__REQUIRED WORK__. Work out the number of lines in the records that include the word "Laursen"; reply with that number alone.

╭─ SOURCE RECORDS

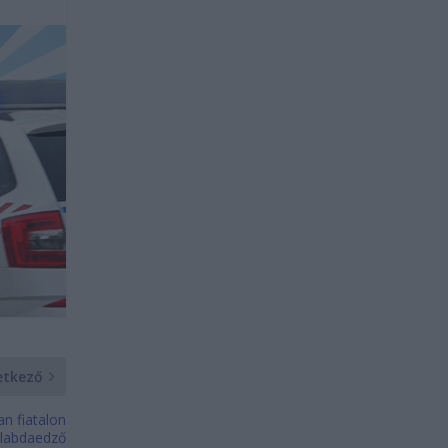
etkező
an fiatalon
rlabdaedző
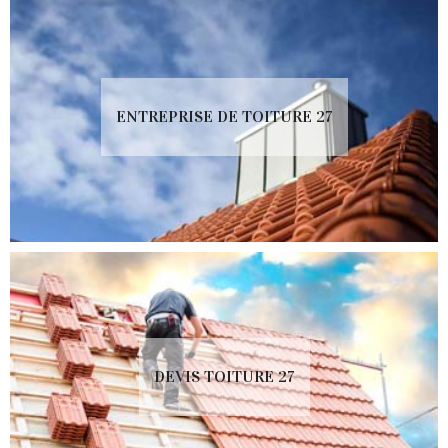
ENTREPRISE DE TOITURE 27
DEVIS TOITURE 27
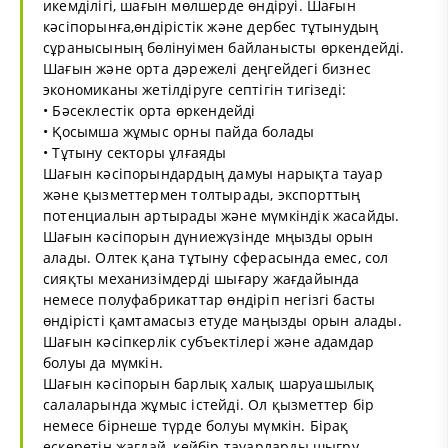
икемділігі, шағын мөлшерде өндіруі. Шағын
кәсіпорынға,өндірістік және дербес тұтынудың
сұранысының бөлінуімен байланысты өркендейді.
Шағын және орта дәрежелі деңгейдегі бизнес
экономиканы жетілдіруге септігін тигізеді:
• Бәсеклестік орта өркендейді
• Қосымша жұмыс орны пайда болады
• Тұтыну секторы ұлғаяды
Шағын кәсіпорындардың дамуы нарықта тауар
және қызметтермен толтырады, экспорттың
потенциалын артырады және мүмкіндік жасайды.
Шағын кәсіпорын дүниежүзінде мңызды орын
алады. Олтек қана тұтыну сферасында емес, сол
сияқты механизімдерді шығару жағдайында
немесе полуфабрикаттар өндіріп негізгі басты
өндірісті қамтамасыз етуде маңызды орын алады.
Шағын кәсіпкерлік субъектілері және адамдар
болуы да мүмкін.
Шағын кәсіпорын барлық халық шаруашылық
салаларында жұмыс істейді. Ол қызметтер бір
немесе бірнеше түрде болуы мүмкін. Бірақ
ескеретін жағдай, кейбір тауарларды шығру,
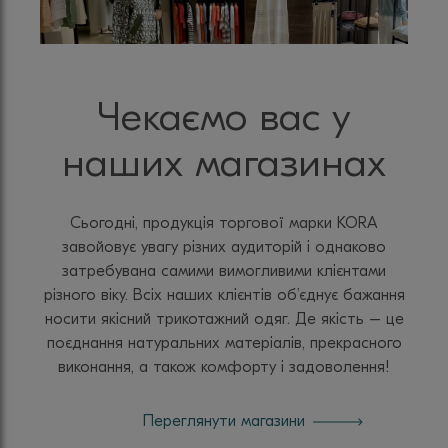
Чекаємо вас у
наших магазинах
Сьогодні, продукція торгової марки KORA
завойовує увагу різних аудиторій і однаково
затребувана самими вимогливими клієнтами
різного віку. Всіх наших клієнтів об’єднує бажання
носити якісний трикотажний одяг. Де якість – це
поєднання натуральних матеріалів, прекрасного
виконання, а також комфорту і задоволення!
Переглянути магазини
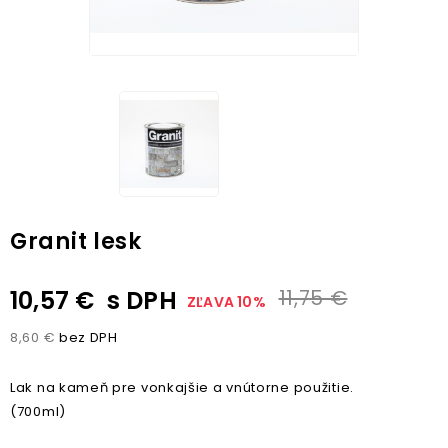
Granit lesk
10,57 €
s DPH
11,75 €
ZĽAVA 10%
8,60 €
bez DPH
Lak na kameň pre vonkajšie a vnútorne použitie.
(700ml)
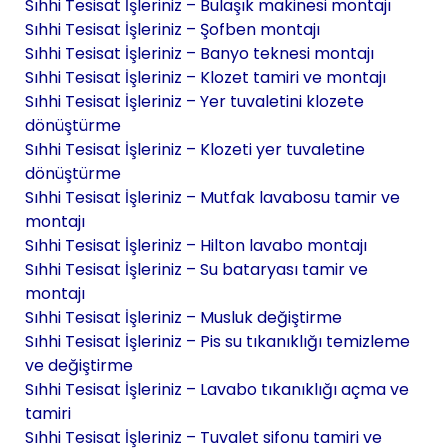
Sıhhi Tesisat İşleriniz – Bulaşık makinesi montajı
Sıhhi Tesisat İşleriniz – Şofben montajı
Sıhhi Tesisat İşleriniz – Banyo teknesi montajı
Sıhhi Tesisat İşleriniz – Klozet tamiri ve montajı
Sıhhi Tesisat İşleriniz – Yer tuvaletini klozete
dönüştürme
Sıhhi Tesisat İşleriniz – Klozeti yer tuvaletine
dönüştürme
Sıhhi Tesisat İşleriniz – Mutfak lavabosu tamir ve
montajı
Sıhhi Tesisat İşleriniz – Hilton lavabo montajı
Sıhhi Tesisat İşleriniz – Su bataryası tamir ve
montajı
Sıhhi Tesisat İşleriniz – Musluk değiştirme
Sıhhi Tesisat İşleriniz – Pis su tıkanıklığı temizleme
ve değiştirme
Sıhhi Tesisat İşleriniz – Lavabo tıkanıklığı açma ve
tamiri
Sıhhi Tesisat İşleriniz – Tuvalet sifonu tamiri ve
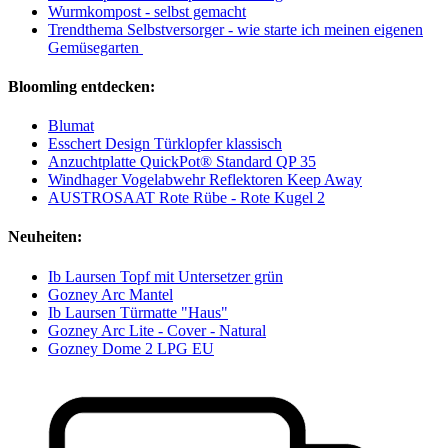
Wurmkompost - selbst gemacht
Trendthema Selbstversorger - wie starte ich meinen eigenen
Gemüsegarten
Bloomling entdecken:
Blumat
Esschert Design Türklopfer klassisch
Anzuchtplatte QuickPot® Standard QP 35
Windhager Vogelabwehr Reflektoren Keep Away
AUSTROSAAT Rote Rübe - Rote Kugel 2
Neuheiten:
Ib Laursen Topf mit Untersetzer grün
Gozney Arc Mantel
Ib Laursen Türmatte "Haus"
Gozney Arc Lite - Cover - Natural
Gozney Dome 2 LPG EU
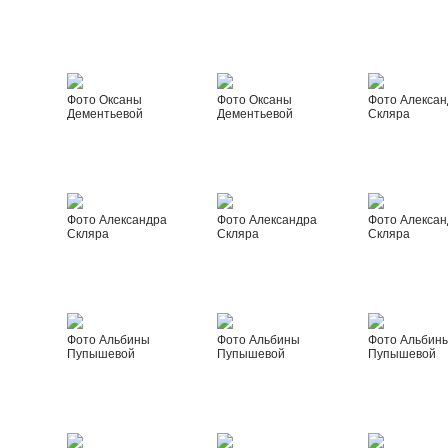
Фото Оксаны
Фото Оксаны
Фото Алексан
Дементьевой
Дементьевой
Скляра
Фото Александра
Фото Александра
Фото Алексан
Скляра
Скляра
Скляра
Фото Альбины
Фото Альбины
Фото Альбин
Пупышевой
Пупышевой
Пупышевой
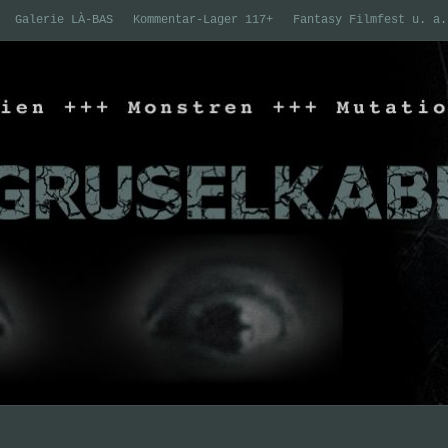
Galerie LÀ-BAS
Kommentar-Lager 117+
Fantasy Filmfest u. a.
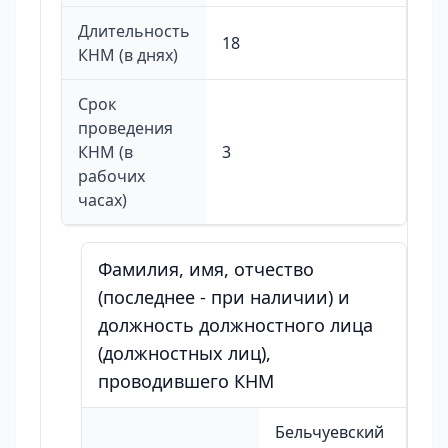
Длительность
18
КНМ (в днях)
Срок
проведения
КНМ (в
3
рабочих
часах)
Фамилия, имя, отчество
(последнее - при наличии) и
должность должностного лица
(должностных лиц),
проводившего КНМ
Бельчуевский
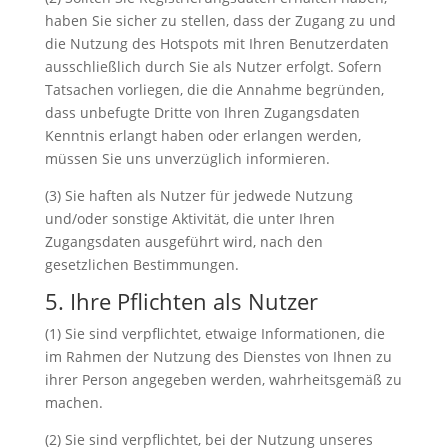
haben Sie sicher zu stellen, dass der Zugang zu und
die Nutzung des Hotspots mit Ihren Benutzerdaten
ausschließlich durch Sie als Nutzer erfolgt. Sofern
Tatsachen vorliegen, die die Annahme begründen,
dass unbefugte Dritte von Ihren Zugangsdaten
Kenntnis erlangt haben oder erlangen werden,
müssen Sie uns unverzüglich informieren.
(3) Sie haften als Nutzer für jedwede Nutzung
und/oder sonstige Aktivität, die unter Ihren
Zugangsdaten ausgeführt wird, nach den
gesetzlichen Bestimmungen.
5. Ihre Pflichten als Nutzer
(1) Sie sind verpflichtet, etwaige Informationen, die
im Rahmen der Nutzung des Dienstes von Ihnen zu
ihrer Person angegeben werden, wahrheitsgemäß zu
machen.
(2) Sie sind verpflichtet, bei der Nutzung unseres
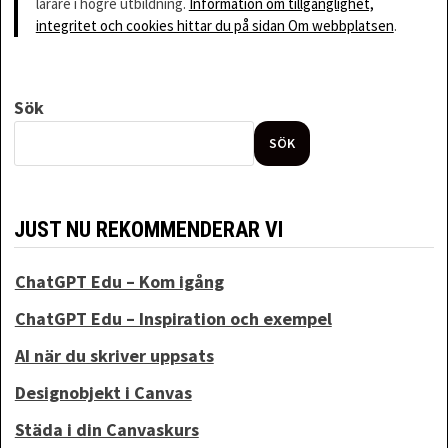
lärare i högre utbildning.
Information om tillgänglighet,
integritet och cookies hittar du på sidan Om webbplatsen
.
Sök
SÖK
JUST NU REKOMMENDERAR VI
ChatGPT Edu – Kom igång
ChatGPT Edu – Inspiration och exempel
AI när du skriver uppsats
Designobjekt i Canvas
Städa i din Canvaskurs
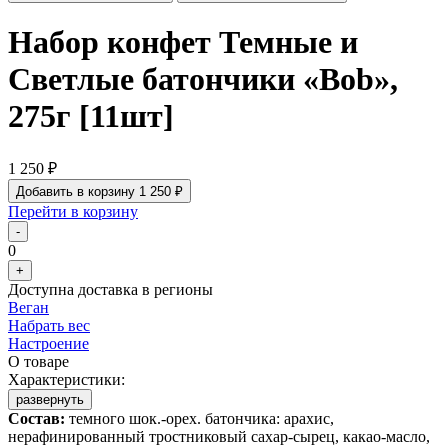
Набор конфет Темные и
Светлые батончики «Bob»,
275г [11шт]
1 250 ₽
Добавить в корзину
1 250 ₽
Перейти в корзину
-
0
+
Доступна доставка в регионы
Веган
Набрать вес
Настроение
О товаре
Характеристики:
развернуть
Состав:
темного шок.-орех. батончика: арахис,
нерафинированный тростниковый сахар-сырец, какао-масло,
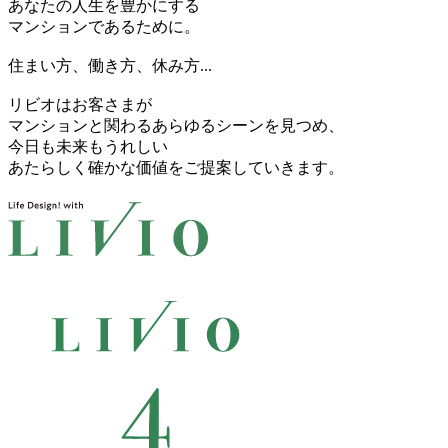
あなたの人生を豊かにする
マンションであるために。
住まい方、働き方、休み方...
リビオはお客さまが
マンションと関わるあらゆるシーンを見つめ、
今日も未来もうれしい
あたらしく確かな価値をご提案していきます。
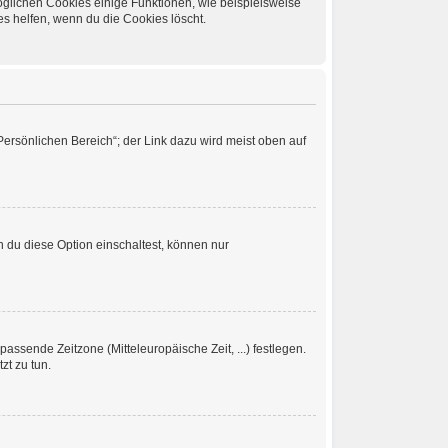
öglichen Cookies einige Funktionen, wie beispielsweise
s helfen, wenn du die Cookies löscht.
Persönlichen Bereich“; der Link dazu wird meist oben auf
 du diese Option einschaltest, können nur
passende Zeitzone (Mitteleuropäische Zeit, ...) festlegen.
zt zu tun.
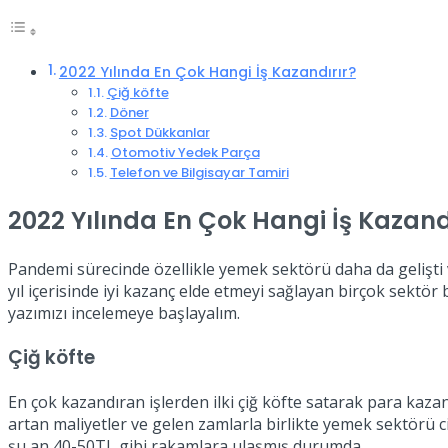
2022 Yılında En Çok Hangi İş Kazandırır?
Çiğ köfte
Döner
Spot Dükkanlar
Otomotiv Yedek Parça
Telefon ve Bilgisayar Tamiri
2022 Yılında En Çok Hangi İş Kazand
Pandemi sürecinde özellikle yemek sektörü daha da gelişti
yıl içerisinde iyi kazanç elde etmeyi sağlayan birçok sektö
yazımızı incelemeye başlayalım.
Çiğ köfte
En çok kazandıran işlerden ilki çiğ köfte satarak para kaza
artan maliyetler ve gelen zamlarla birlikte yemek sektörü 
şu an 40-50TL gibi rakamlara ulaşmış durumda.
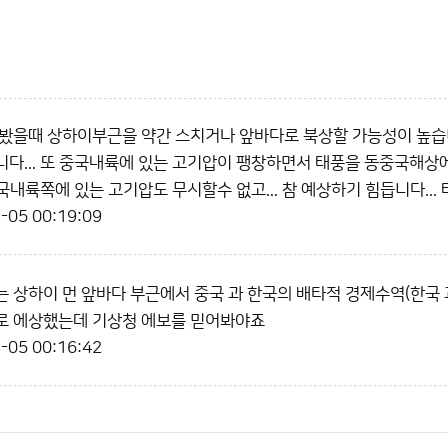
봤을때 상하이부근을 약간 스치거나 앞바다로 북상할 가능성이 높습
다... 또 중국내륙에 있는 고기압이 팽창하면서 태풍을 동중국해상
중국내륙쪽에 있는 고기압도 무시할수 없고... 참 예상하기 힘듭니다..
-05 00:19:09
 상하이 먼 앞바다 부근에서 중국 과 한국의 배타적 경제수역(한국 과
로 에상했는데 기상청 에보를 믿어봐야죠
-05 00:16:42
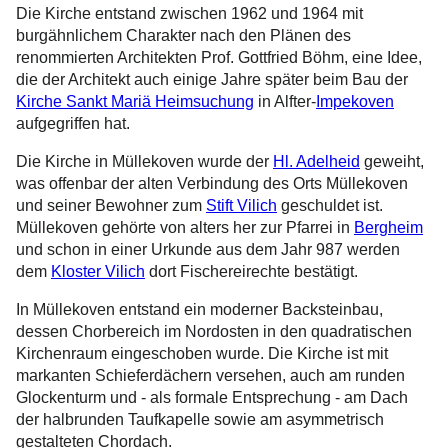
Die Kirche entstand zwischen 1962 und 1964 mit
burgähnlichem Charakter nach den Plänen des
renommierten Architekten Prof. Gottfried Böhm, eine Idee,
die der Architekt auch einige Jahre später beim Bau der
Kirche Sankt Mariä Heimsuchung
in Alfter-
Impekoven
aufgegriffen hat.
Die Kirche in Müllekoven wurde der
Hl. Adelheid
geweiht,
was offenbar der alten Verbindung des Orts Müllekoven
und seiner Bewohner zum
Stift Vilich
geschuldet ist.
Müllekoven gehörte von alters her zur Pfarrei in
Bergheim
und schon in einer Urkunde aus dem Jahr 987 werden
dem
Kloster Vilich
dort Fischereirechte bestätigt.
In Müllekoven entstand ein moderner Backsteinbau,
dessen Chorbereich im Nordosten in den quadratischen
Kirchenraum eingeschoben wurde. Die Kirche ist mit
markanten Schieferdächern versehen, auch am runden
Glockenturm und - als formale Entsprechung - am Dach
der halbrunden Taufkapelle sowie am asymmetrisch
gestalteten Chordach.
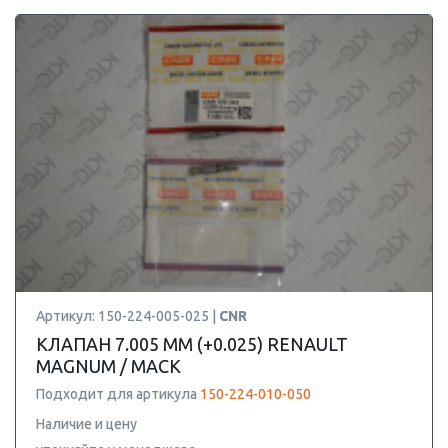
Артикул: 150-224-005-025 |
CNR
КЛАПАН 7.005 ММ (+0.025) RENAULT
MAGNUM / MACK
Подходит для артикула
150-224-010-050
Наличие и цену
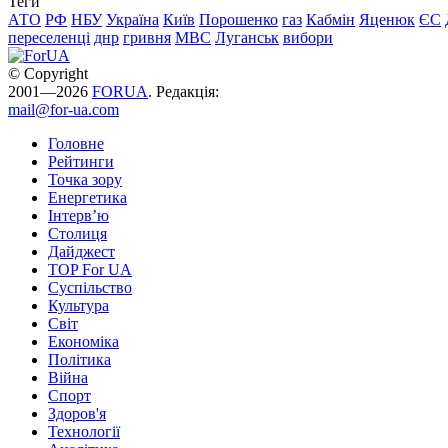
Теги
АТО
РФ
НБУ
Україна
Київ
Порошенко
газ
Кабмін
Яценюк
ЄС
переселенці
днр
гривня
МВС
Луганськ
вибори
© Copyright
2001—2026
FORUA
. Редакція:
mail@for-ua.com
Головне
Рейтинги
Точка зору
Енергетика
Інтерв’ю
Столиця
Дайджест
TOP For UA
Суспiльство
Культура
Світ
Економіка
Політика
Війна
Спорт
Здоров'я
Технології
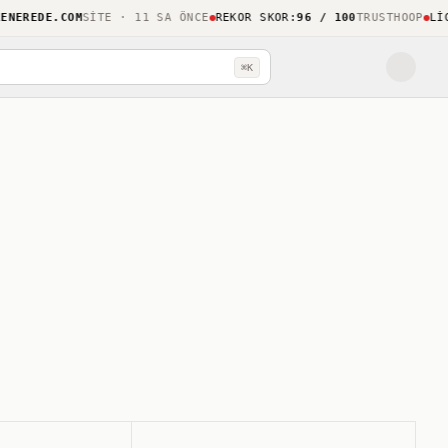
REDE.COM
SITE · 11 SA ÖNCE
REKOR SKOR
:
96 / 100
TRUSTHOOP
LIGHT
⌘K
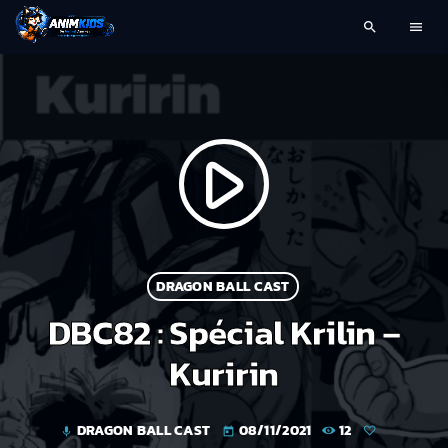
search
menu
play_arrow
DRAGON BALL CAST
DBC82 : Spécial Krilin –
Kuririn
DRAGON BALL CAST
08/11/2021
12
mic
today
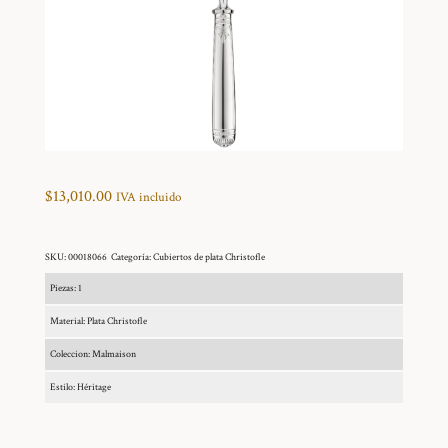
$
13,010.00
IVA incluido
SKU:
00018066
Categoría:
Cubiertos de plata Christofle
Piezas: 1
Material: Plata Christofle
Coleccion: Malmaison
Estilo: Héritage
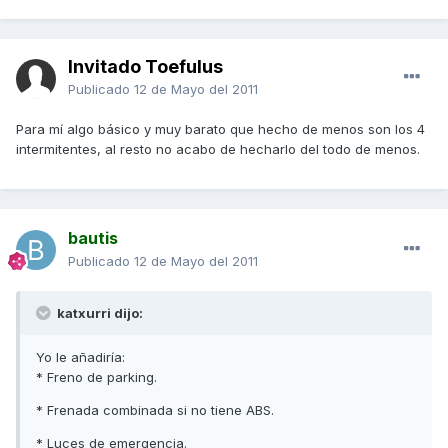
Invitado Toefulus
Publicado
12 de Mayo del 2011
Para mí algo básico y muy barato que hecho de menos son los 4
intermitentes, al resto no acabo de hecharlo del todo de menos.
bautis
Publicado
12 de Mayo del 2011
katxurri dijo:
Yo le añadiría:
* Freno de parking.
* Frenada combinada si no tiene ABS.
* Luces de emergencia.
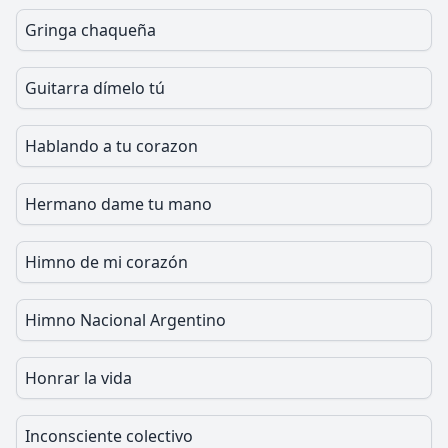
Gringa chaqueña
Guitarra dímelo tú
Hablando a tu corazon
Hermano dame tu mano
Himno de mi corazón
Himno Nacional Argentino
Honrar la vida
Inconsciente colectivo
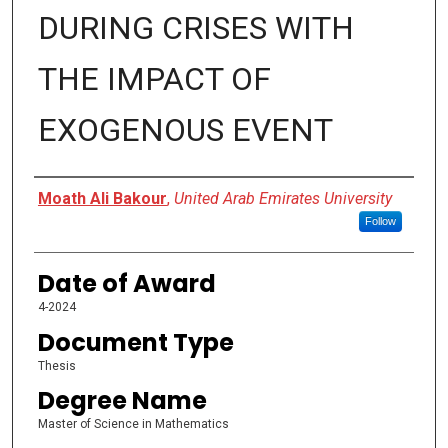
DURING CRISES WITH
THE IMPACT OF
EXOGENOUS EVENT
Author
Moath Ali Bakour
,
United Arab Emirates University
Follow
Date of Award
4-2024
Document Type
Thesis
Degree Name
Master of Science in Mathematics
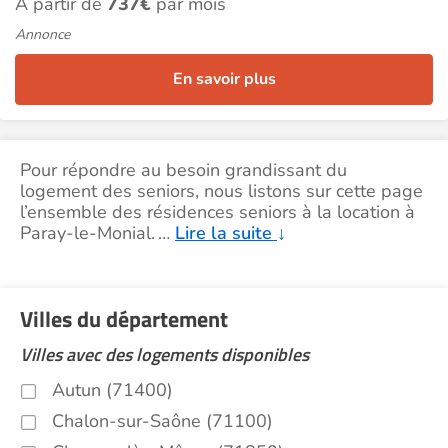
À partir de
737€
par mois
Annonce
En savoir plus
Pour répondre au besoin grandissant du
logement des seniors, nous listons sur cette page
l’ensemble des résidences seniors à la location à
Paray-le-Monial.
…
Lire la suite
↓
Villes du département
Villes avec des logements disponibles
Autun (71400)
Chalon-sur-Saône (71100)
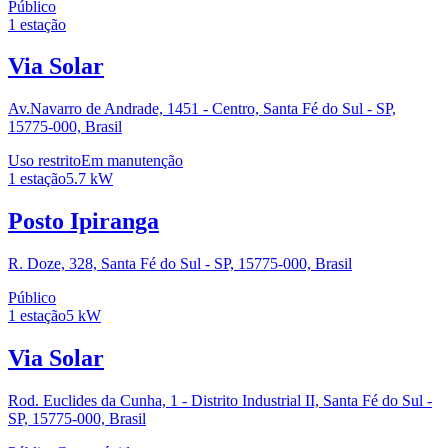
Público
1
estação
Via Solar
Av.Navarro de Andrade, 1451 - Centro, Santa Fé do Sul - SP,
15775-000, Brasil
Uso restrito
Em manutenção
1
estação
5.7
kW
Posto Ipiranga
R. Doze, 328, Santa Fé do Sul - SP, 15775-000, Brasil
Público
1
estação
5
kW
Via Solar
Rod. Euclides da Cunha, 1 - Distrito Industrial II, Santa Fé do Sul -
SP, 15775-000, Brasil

╰─

__RESULT OF THE EXERCISE__. 2